Incidental lotteries

The LRO allows incidental lotteries (essentially a raffle for good causes held at an event) to be held at commercial events.

Currently an incidental lottery may only be held at a non-commercial event, such as a school fete, where all the proceeds raised at the event go entirely to purposes that are not for private gain. Under the proposed new rules, an incidental lottery could be held at an event which is not wholly or even partially for good causes. This paves the way for incidental lotteries for charity to be held at large sporting events or arena pop concerts, for example.

A further proposed change is to allow announcement of the incidental lottery results after the event.

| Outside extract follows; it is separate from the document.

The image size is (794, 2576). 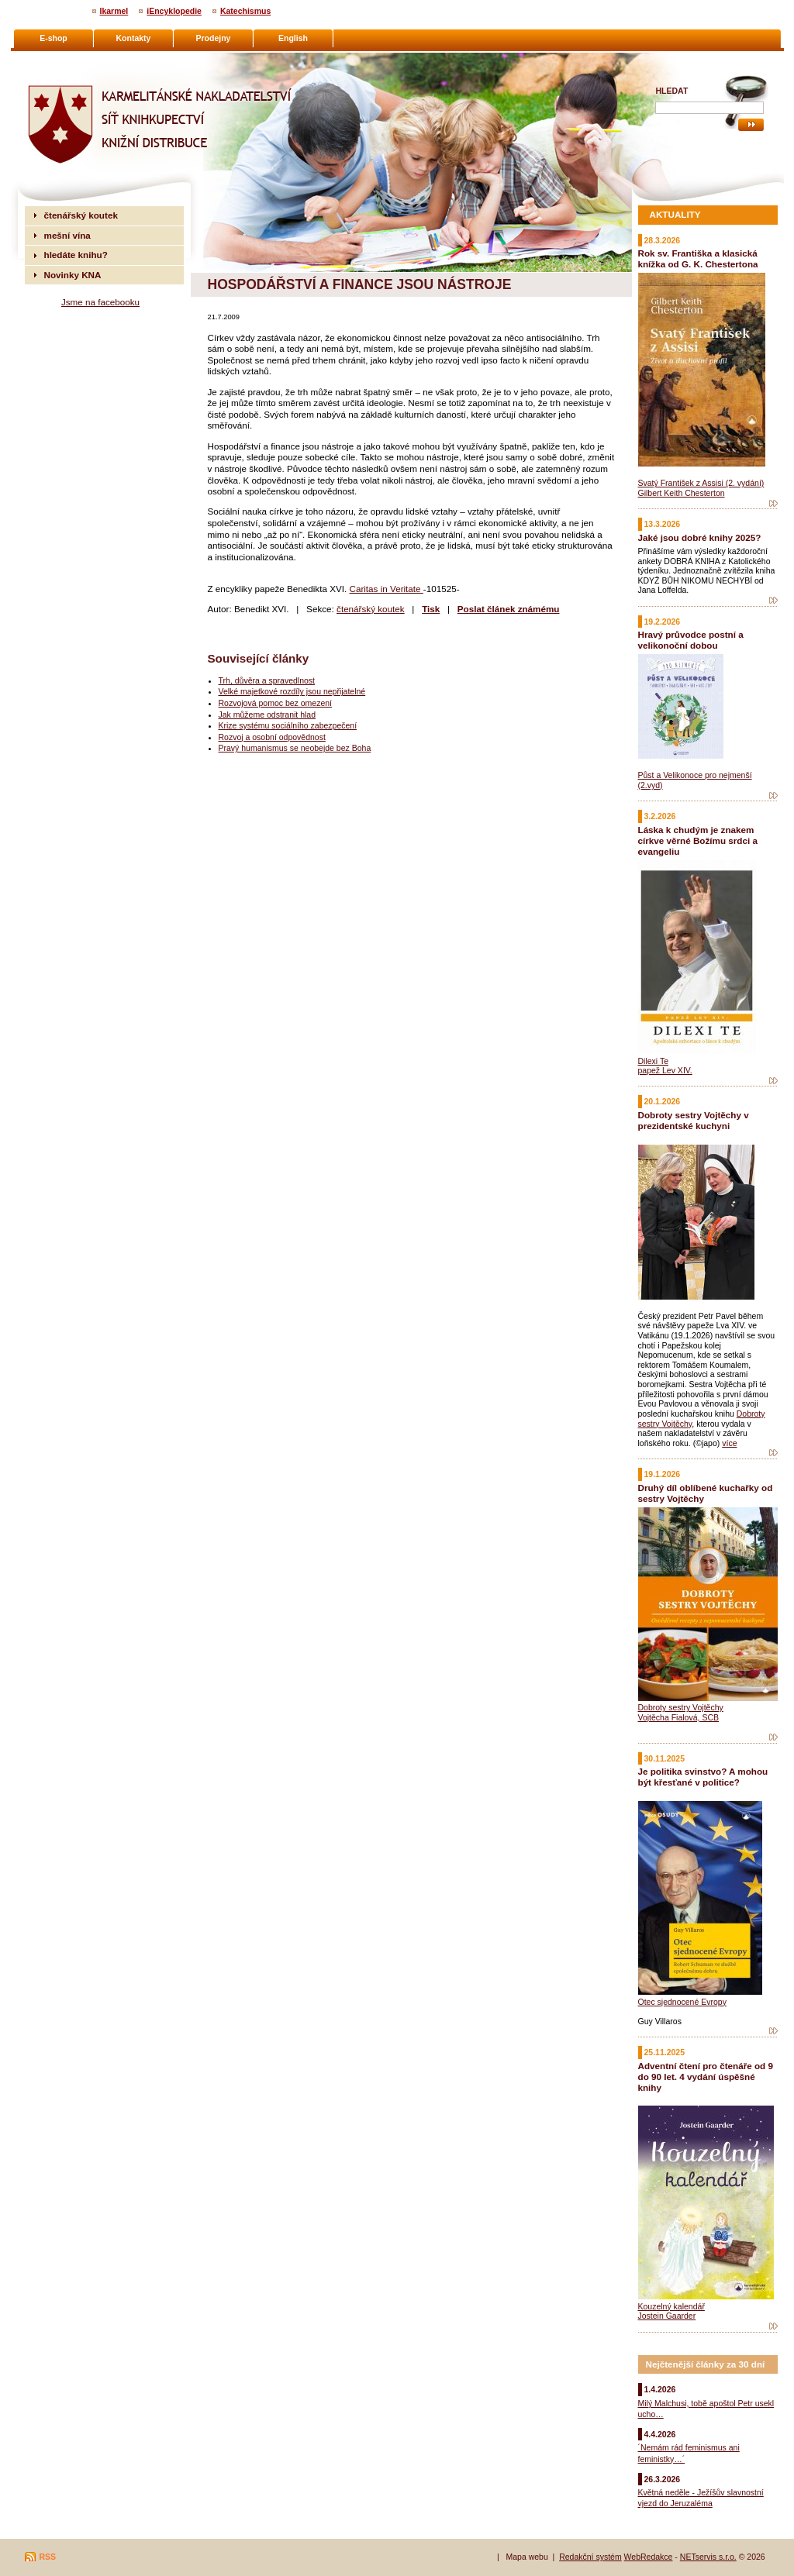 What do you see at coordinates (272, 737) in the screenshot?
I see `Rozvoj a osobní odpovědnost` at bounding box center [272, 737].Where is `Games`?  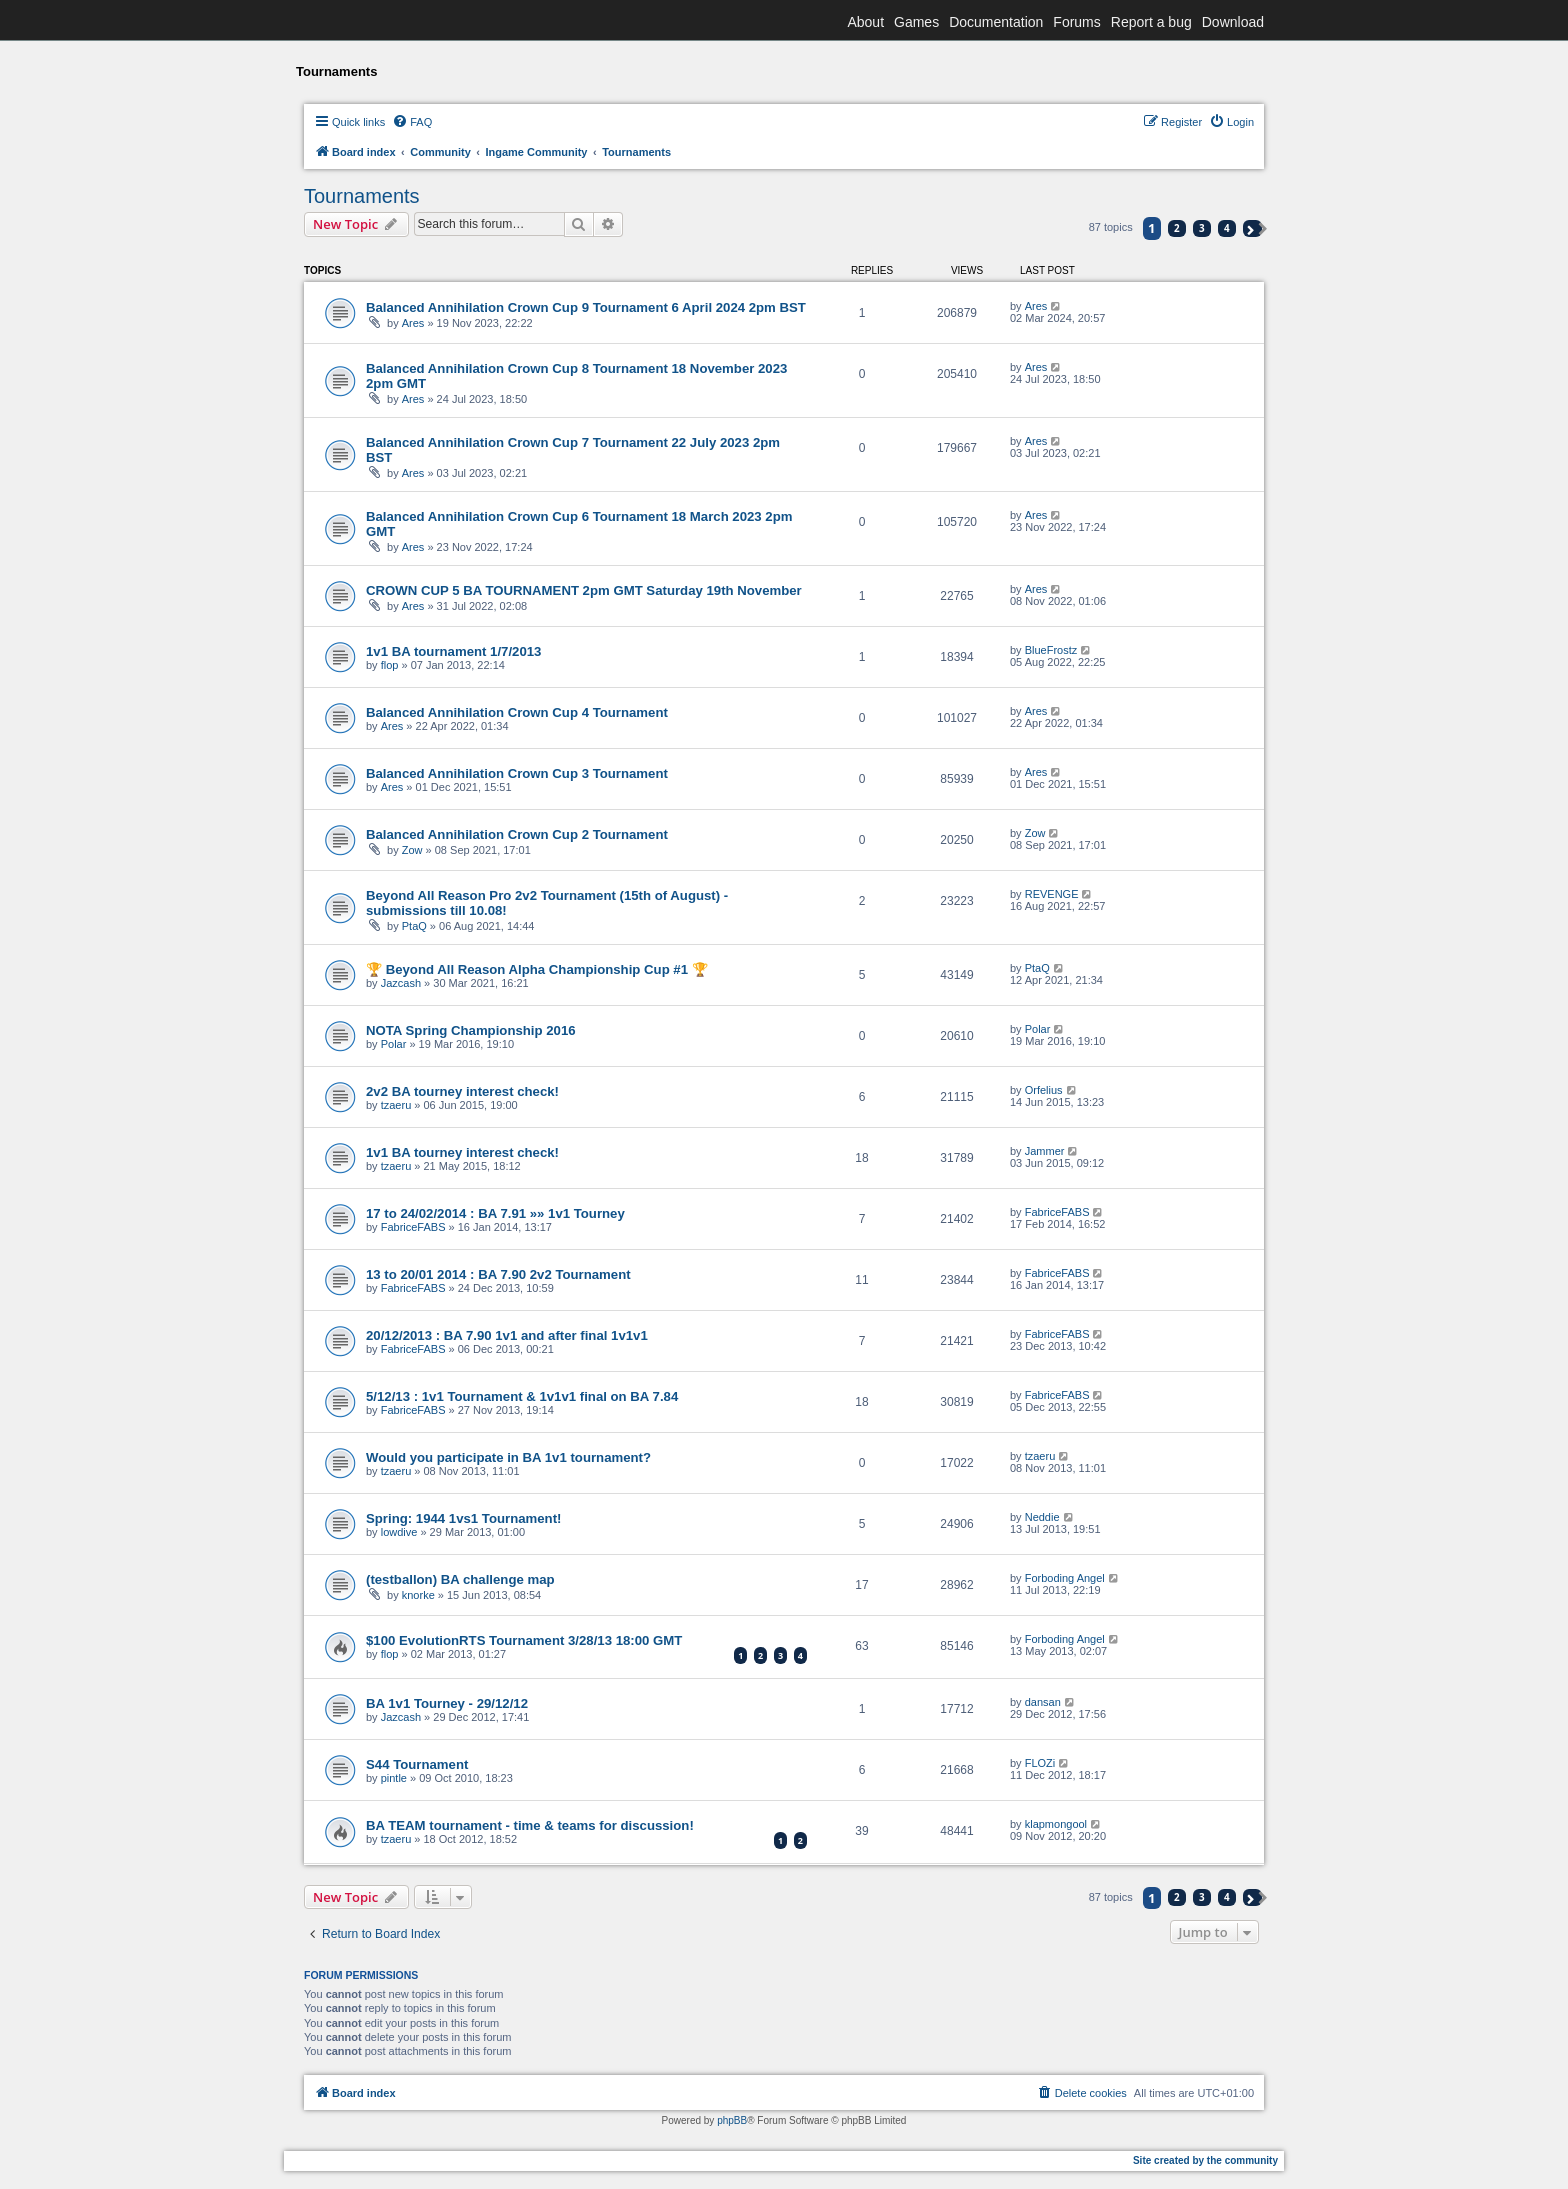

Having said this, to remain within the exemption, organisers will need to comply with all of the other regulatory requirements in respect of incidental lotteries – for example, all proceeds from the lottery must go to good causes subject to a £100 deduction for expenses.

Private lotteries

If approved, the changes will allow for private society, work and residents lotteries to be promoted for any purpose other than that of private gain. This means that, for the first time, private lotteries can be used to fundraise for any charity or not for profit organisation.

It is also proposed to remove the requirement for a ticket for a private lottery to contain certain information, including the name and address of each promoter and the price, which should make life slightly easier for fundraisers.